The following table outlines the available parameters.

sampleSize A positive integer specifying the desired number of samples (after burn-in and thinning). This parameter is required.
burninInterval A non-negative integer specifying the number of initial samples to discard as burn-in. Defaults to 0, which means no burn-in is applied.
thinningInterval A positive integer specifying the period for saving samples to disk. Defaults to 1, which means no thinning is applied.
resume Whether to continue sampling from a saved state (if one exists on disk). Defaults to true.
sampler One of the supported samplers: "PCG-I", "PCG-II", "Gibbs" or "Gibbs-Sequential". Defaults to "PCG-I".

Summarize step

This step produces summary statistics from saved posterior samples. It is specified by adding the following entry to dblink.steps:

  name : "summarize"
  parameters : {
    # ...

The following table outlines the available parameters.

lowerIterationCutoff A positive integer specifying a lower cut-off for iterations included in the summary. Defaults to 0.
quantities An array containing one or more of the supported quantities: "cluster-size-distribution", "partition-sizes", or "shared-most-probable-clusters". "cluster-size-distribution" computes the distribution of entity cluster sizes along the chain; "partition-sizes" computes the number of entities in each partition along the chain; and "shared-most-probable-clusters" computes a point estimate of the linkage structure.

Evaluate step

This step computes evaluation metrics using the provided ground truth.
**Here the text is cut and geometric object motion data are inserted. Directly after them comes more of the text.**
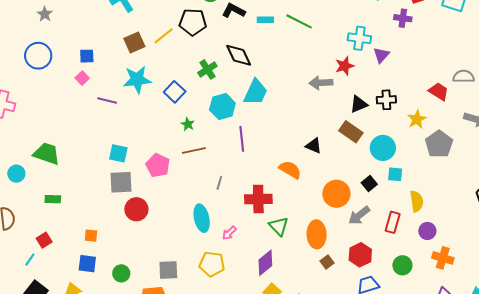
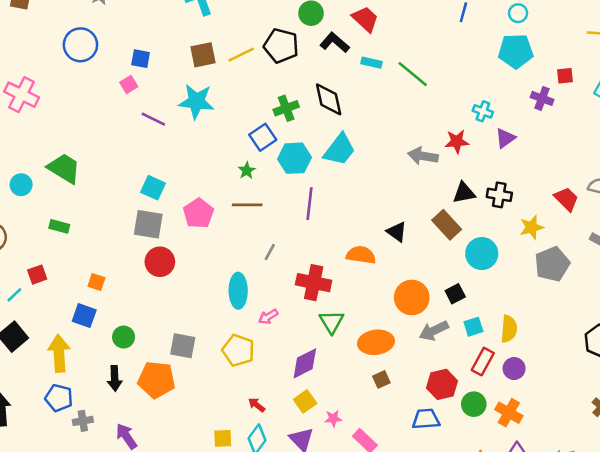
cyan cross: (359, 38) -> (483, 111), size x0.7
blue square: (175, 92) -> (263, 137), moved
orange semicircle: (290, 170) -> (361, 255), turned -35
cyan square: (395, 174) -> (473, 327), moved, turned -35
red rectangle: (393, 222) -> (483, 362), moved
orange ellipse: (317, 234) -> (376, 342), turned 72
red hexagon: (360, 255) -> (442, 384), moved
orange cross: (443, 258) -> (509, 413), moved

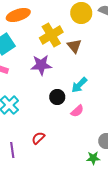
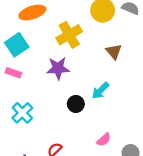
brown triangle: (74, 46) -> (114, 52), moved
pink semicircle: (77, 111) -> (104, 140), moved

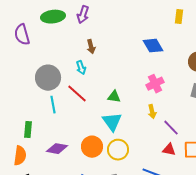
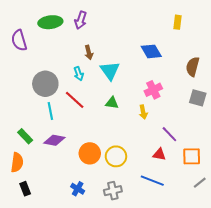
yellow arrow: (152, 112) -> (143, 112), moved
cyan triangle: (112, 122) -> (110, 71), moved
green rectangle: (28, 130) -> (25, 136), turned -49
purple diamond: (57, 149) -> (54, 140), moved
red triangle: (169, 150) -> (159, 154), moved

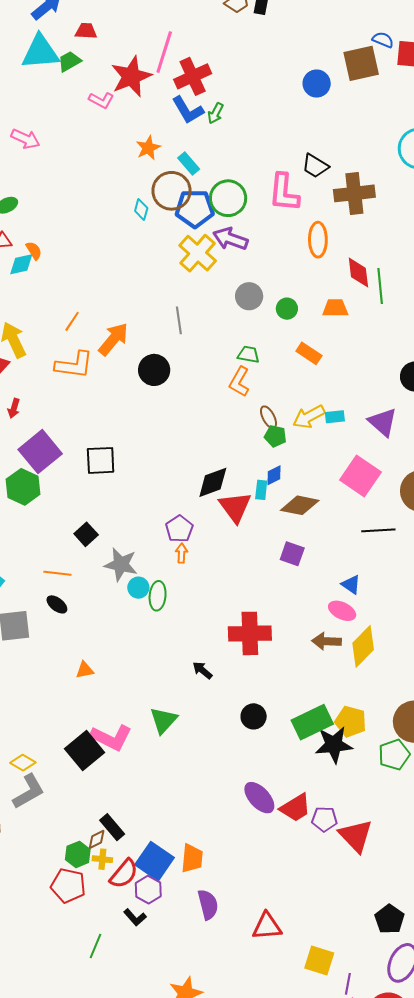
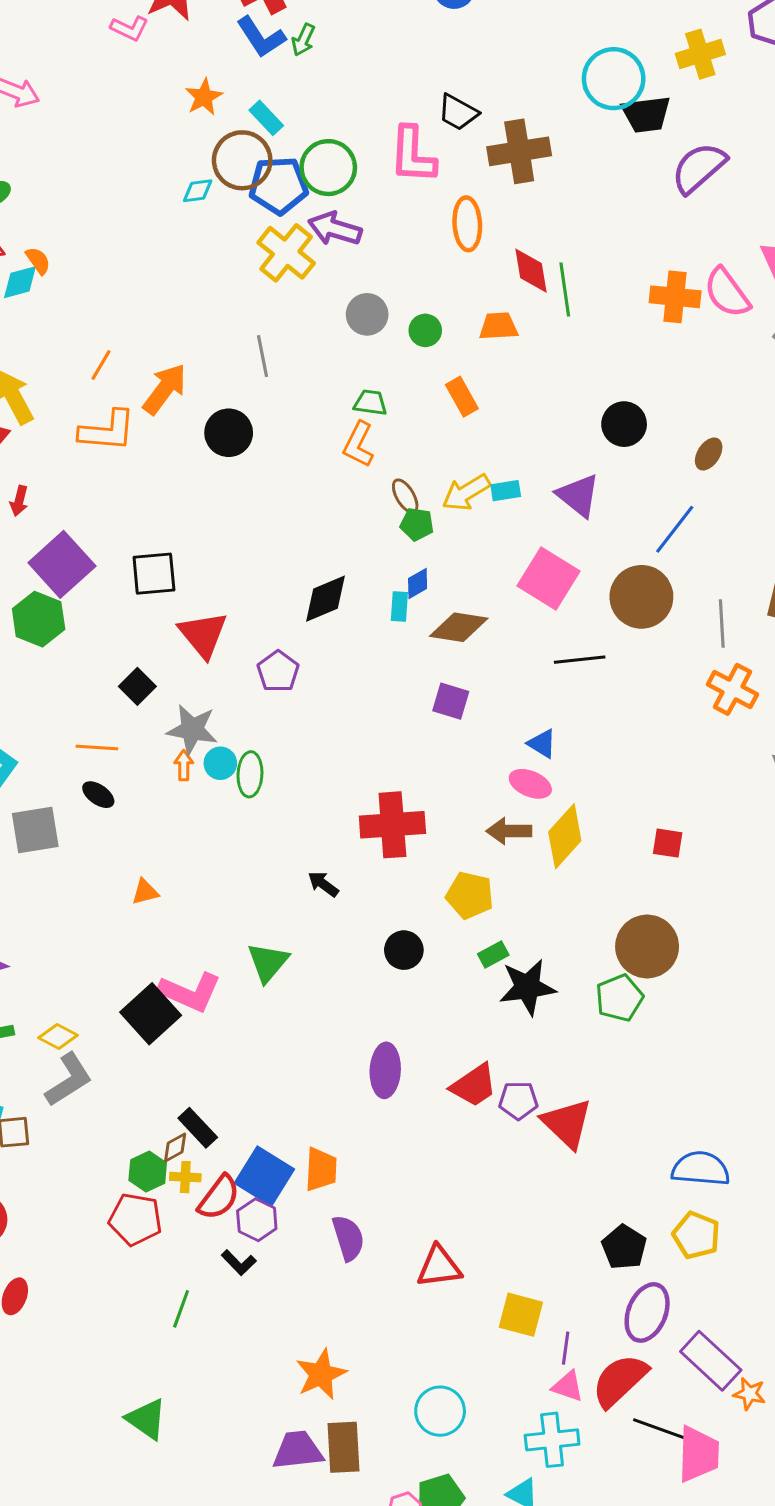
cyan diamond: (141, 209) -> (198, 191), turned 70
orange rectangle: (309, 353) -> (462, 397), turned 30
red triangle: (235, 507) -> (203, 635), moved
orange arrow: (182, 553) -> (184, 765), moved
yellow pentagon: (351, 721) -> (470, 895), moved
green rectangle: (312, 722) -> (493, 954), size x0.5
purple ellipse: (259, 798) -> (385, 1070), moved, turned 48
It is specified by adding the following entry to dblink.steps:

  name : "evaluate"
  parameters : {
    metrics : ["pairwise"]
    # ...

The following table outlines the available parameters.

lowerIterationCutoff A positive integer specifying a lower cut-off for iterations included in the final sample. Defaults to 0.
metrics An array containing one or more of the supported metrics: "pairwise" or "cluster". Currently "pairwise" computes the pairwise precision and recall and "cluster" computes the adjusted Rand index.
useExistingSMPC If true, try to use a saved point estimate of the linkage structure (based on the SMPC method) to compute the metrics. Otherwise, compute the SMPC point estimate from scratch. Defaults to false.

Copy-files step

This step allows files to be copied from project directory to another destination. This is useful when running dblink on a cluster where the local or Hadoop file system is ephemeral. This step is specified by adding the following entry to dblink.steps:

  name : "copy-files"
  parameters : {
    fileNames : ["cluster-size-distribution.csv", "partition-sizes.csv", "diagnostics.csv", "shared-most-probable-clusters.csv", "run.txt", "evaluation-results.txt"]
    destinationPath : "S3:///bucket-name/"
    # ...

The following table outlines the available parameters.

fileNames An array containing the file names in the project directory to copy.
destinationPath URI specifying destination for files.
overwrite Whether to overwrite files at the destination path. Defaults to false.
deleteSource Whether to delete the source files. Defaults to false.